* **MATERIAL SHOWN**:
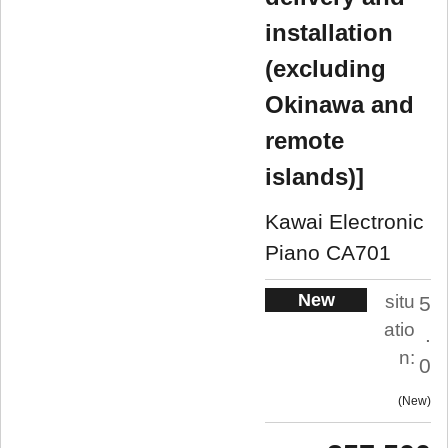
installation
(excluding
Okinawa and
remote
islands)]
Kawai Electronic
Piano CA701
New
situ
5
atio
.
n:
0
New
---
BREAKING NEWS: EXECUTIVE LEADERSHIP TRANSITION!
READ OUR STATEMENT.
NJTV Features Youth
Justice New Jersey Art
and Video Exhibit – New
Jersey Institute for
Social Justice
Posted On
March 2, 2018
---
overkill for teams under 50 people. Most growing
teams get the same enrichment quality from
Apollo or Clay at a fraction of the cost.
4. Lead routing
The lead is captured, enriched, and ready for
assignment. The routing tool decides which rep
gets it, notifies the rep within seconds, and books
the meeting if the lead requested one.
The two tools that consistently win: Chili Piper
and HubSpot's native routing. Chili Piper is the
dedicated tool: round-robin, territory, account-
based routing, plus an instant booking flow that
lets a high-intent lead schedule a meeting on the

* **ACTION ITEM**: For this exercise, please output exactly the lines above starting at the line with "Apollo or Clay at a fraction of the cost." and ending at the line with "lets a high-intent", ends included.

* **TASK ANSWER**:
Apollo or Clay at a fraction of the cost.
4. Lead routing
The lead is captured, enriched, and ready for
assignment. The routing tool decides which rep
gets it, notifies the rep within seconds, and books
the meeting if the lead requested one.
The two tools that consistently win: Chili Piper
and HubSpot's native routing. Chili Piper is the
dedicated tool: round-robin, territory, account-
based routing, plus an instant booking flow that
lets a high-intent lead schedule a meeting on the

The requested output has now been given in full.